A True Story
Recently, John Kearns, Controller for IntegraMed shared with me an unexpected turn of events his team faced a few months before. After 10 years as a multi-location company with no notable disruptions, US-based IntegraMed acquired a new company. That wasn’t the hard part. The real surprise was the newly acquired company was Canadian. John’s organization was now managing a new business and reporting on a multi-entity and multi-currency basis. He was quite pleased to share that he and his team were able to accommodate handling financials for this international entity in minutes. So how did they do it?

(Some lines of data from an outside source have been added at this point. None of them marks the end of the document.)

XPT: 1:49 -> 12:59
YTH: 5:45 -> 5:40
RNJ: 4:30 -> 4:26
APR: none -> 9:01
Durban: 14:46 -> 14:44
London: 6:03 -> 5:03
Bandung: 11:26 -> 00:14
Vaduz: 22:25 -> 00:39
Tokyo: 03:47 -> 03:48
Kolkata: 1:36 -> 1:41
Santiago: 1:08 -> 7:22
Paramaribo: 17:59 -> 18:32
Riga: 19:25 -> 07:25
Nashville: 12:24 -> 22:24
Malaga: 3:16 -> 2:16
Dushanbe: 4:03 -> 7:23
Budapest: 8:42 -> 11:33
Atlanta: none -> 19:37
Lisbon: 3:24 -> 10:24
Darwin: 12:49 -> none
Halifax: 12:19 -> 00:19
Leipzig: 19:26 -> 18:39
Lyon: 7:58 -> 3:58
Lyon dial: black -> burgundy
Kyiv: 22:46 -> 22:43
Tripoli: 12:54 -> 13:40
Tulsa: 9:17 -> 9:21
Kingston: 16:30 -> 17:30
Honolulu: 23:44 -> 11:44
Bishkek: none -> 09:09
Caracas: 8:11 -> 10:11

They started with the right ERP.
In our last blog post we covered the universal considerations for evaluating an ERP. Get those two things right, and your company will gain tremendous strides toward efficiency and visibility today. But what about the challenges that may—or may not—appear in the years to come?

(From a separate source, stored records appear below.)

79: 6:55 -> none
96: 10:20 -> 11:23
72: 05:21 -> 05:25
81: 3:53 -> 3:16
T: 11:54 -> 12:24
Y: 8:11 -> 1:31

In this post we are going beyond the challenges you already know about and asking the question: How do you prepare for the unknowable? Will the ERP you choose today take you seamlessly into the future, even if that future only vaguely resembles what you expected?
New Locations, New Entities, New Currencies
Not all companies will face the same challenges as IntegraMed, but change in your business is one thing you can guarantee. Even if your company isn’t multi-entity or multi-currency today, it is wise to choose an ERP purpose-built to manage such complexity. You’ll need to consider how your ERP accommodates geographic expansion.
- When a new user is added, what is the process for controlling access to individual entities?
- Will new entities automatically inherit your chart of accounts definitions and vendor lists?
- Will workflow definitions be carried over to new entities?
- In what ways would the solution support financial performance comparisons between locations? Could it give you visibility into operational data across the globe? For example, could it show AR aging by a single customer across all locations?
To hear directly from John Kearns and other customers talk about the value of easy change with your ERP, watch this video.
Scaling with Growth Any growing company should verify that a new cloud ERP will scale over an average of 10 years. If a system should become sluggish or fail to flex to your requirements, you may be forced to switch ERPs much sooner than you planned. And remember that changes to your business model can easily change the volume of data you need to handle. For example, if you shift your business to a subscription model with monthly invoicing, you’ll be increasing your billing volume by a factor of 12.
So how can you assess cloud ERP scalability?
Here are a few questions to pose to vendors that can help you assess whether an ERP will still meet your needs in the years to come.
- In the event of major growth or acquisitions, can the ERP easily scale to hundreds of entities?
- How many users do your largest customers have on the system?
- How many transactions are your largest customers processing?